0

I'm coding a toy PageRank, including a crawler as well. It looks a bit odd, as my code fails to converge the PR values. I can also note that the delta between each iteration is 0, part of the output would be:

url: http://en.m.wikipedia.org/wiki/Israel_State_Cup
links_to_node: set(['http://en.m.wikipedia.org/wiki/Association_football', 'http://en.m.wikipedia.org/wiki/Wikipedia:General_disclaimer'])
links_from_node: set(['http://en.m.wikipedia.org/wiki/Israel_State_Cup'])
PR_score: 2.41759524248e+38
ttl_time: 1
last_delta: 0

The code is as follows:

import requests 
import lxml.html
import random

class pr_node:
        """WDM PR node"""
        url = ""
        links_to_node = set([])
        links_from_node = set([])
        PR_score = 0.0001
        ttl_time = 0
        last_delta = 0

        def __init__(self, url, ttl_time):
            self.url = url
            self.links_to_node = set([])
            self.links_from_node = set([])
            self.PR_score = 0.1
            self.ttl_time = ttl_time

        def print_node_out_links(self):
            print "\n\n" + self.url + " with ttl " + str(self.ttl_time) + " = "
            s = self.links_to_node
            print "{" + "\, ".join(str(e) for e in s) + "}"

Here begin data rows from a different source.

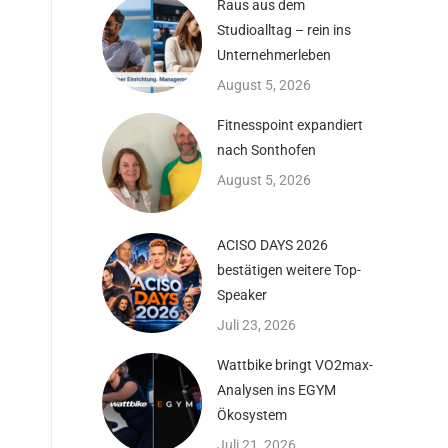
Raus aus dem
Studioalltag – rein ins
Unternehmerleben
August 5, 2026
Fitnesspoint expandiert
nach Sonthofen
August 5, 2026
ACISO DAYS 2026
bestätigen weitere Top-
Speaker
Juli 23, 2026
Wattbike bringt VO2max-
Analysen ins EGYM
Ökosystem
Juli 21, 2026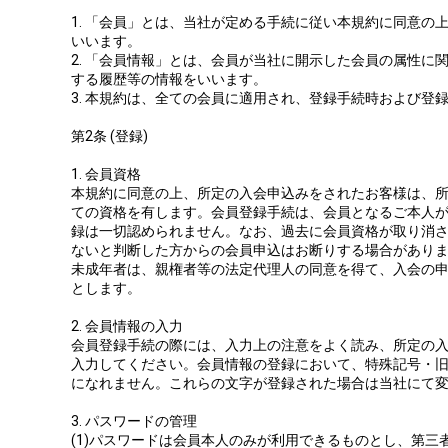
1. 「会員」とは、当社が定める手続に従い本規約に同意の
いいます。
2. 「会員情報」とは、会員が当社に開示した会員の属性に
する履歴等の情報をいいます。
3. 本規約は、全ての会員に適用され、登録手続時および登
第2条 (登録)
1. 会員資格
本規約に同意の上、所定の入会申込みをされたお客様は、
ての資格を有します。会員登録手続は、会員となるご本人
録は一切認められません。なお、過去に会員資格が取り消
ないと判断した方からの会員申込はお断りする場合があり
未成年者は、親権者等の法定代理人の同意を得て、入会の
とします。
2. 会員情報の入力
会員登録手続の際には、入力上の注意をよく読み、所定の
入力してください。会員情報の登録において、特殊記号・
になれません。これらの文字が登録された場合は当社にて
3. パスワードの管理
(1)パスワードは会員本人のみが利用できるものとし、第三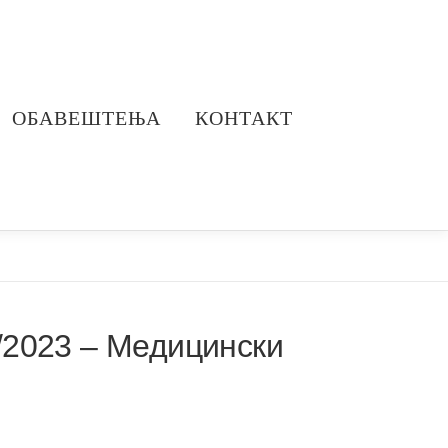
ОБАВЕШТЕЊА
КОНТАКТ
2/2023 – Медицински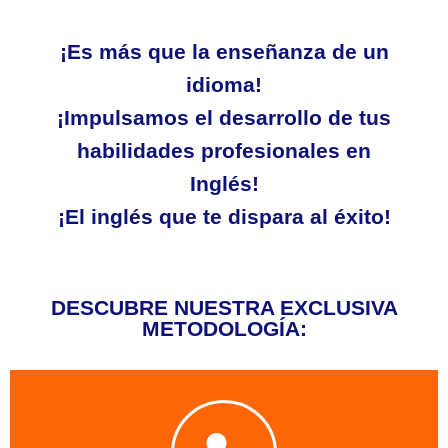
¡Es más que la enseñanza de un
idioma!
¡Impulsamos el desarrollo de tus
habilidades profesionales en
Inglés!
¡El inglés que te dispara al éxito!
DESCUBRE NUESTRA EXCLUSIVA
METODOLOGÍA: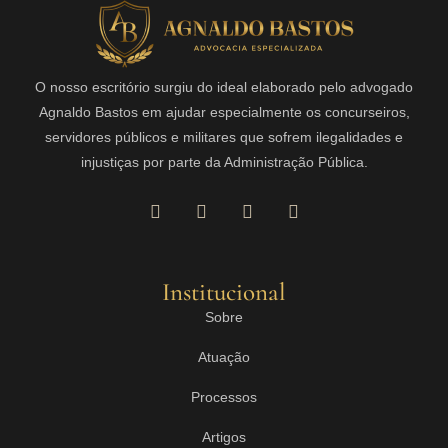
O nosso escritório surgiu do ideal elaborado pelo advogado
Agnaldo Bastos em ajudar especialmente os concurseiros,
servidores públicos e militares que sofrem ilegalidades e
injustiças por parte da Administração Pública.
Institucional
Sobre
Atuação
Processos
Artigos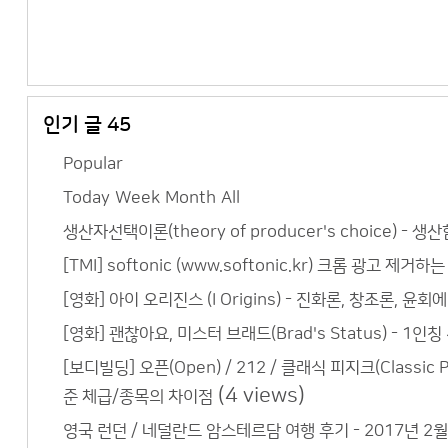
인기 글 45
Popular
Today
Week
Month
All
생산자선택이론(theory of producer's choice) - 생산함
[TMI] softonic (www.softonic.kr) 크롬 광고 제거하
[영화] 아이 오리진스 (I Origins) - 진화론, 창조론, 윤
[영화] 괜찮아요, 미스터 브래드(Brad's Status) - 
[보디빌딩] 오픈(Open) / 212 / 클래식 피지크(Classic 
(4 views)
준 체급/종목의 차이점
영국 런던 / 네덜란드 암스테르담 여행 후기 - 2017년 2월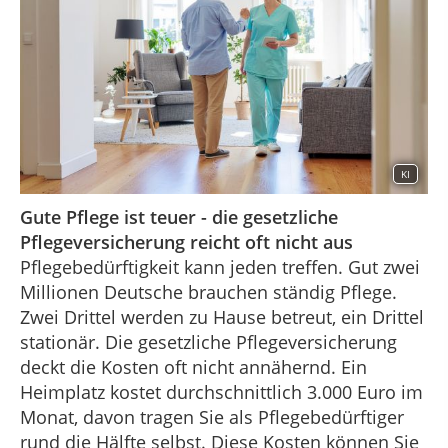
KI
Gute Pflege ist teuer - die gesetzliche
Pflegeversicherung reicht oft nicht aus
Pflegebedürftigkeit kann jeden treffen. Gut zwei
Millionen Deutsche brauchen ständig Pflege.
Zwei Drittel werden zu Hause betreut, ein Drittel
stationär. Die gesetzliche Pflegeversicherung
deckt die Kosten oft nicht annähernd. Ein
Heimplatz kostet durchschnittlich 3.000 Euro im
Monat, davon tragen Sie als Pflegebedürftiger
rund die Hälfte selbst. Diese Kosten können Sie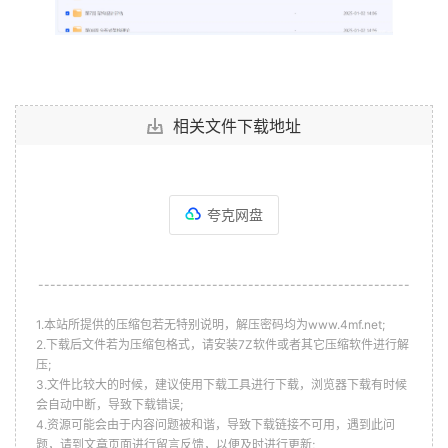
第
35
周
Spring
源码深度解析
第
36
周
SpringCould
源码深度解析
第
37
周
Spring
Data
源码深度解析
第
38
周
Mybatis
&
amp
;
Tomcat
源码深度解析
第
39
周
RocketMQ
源码深度解析
相关文件下载地址
第
40
周项目管理&
amp
;沟通&
amp
;复盘&
amp
;面试指导
资料代码
夸克网盘
--------------------------------------------------------------
1.本站所提供的压缩包若无特别说明，解压密码均为www.4mf.net;
2.下载后文件若为压缩包格式，请安装7Z软件或者其它压缩软件进行解
压;
3.文件比较大的时候，建议使用下载工具进行下载，浏览器下载有时候
会自动中断，导致下载错误;
4.资源可能会由于内容问题被和谐，导致下载链接不可用，遇到此问
题，请到文章页面进行留言反馈，以便及时进行更新;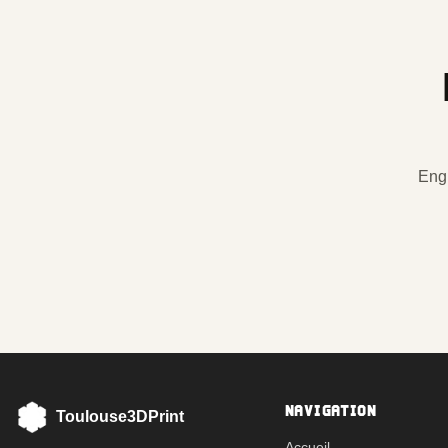
Eng
NAVIGATION
Toulouse3DPrint
Accueil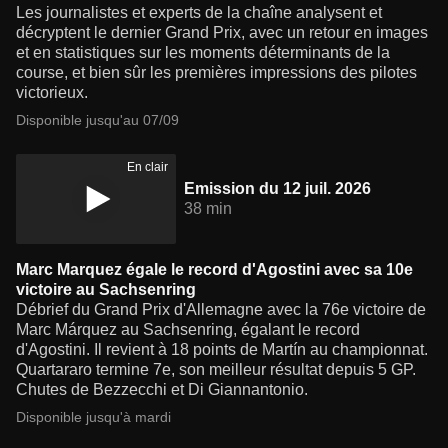
Les journalistes et experts de la chaîne analysent et
décryptent le dernier Grand Prix, avec un retour en images
et en statistiques sur les moments déterminants de la
course, et bien sûr les premières impressions des pilotes
victorieux.
Disponible jusqu'au 07/09
En clair
Emission du 12 juil. 2026
38 min
Marc Marquez égale le record d'Agostini avec sa 10e
victoire au Sachsenring
Débrief du Grand Prix d'Allemagne avec la 76e victoire de
Marc Márquez au Sachsenring, égalant le record
d'Agostini. Il revient à 18 points de Martín au championnat.
Quartararo termine 7e, son meilleur résultat depuis 5 GP.
Chutes de Bezzecchi et Di Giannantonio.
Disponible jusqu'à mardi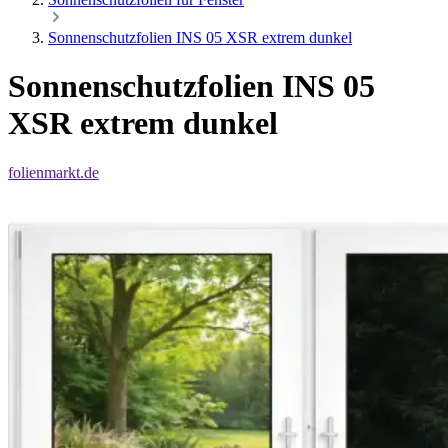
Sonnenschutzfolien INS 05 XSR extrem dunkel
Sonnenschutzfolien INS 05
XSR extrem dunkel
folienmarkt.de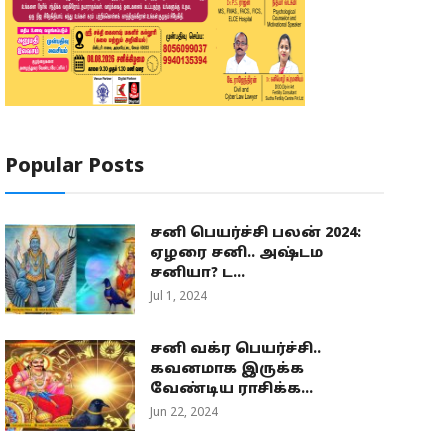
Popular Posts
சனி பெயர்ச்சி பலன் 2024:
ஏழரை சனி.. அஷ்டம
சனியா? ட...
Jul 1, 2024
சனி வக்ர பெயர்ச்சி..
கவனமாக இருக்க
வேண்டிய ராசிக்க...
Jun 22, 2024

        def print_node_pr(self):
            print "\n\n" + self.url + " PR is: " + str(self.PR_score)

        def print_all(self):
            print "url: " + self.url
            print "links_to_node: " + repr(self.links_to_node)
            print "links_from_node: " + repr(self.links_from_node)
            print "PR_score: " + str(self.PR_score)
            print "ttl_time: " + str(self.ttl_time)
            print "last_delta: " + str(self.last_delta)



def crawl(url, url_ttl):
        """crawl to new url, if ttl == 0 max depth reached, don't visit same url twice"""
        if url_ttl > 0 and (url not in visited_urls):

            # create new node p from parsed page
            print "crawling to " + url + "...\n"
            res = requests.get(url)
            doc = lxml.html.fromstring(res.content)
            p = pr_node(url, url_ttl)

            # add new PR node
            global pr_nodes
            pr_nodes[url] = p

            # get all wiki links
            all_links_to_node = set([])
            for t in doc.xpath("//a[contains(@href, '/wiki/')]"):
                add_val = ""
                if not t.attrib['href'].startswith("http://") and t.attrib['href'].startswith("/wiki/"):
                    add_val = "http://en.m.wikipedia.org" + t.attrib['href']
                    all_links_to_node.add(add_val)
                elif t.attrib['href'].startswith("http://"):
                    add_val = t.attrib['href']
                    all_links_to_node.add(add_val)
                else:
                    pass

            # select random 10 of them and crawl to them
            iter_count = 0
            iter_stop_lim = 10
            while iter_count < iter_stop_lim and len(p.links_to_node) < iter_stop_lim and len(all_links_to_node) > 0:
                    current_url = random.sample(all_links_to_node, 1)[0]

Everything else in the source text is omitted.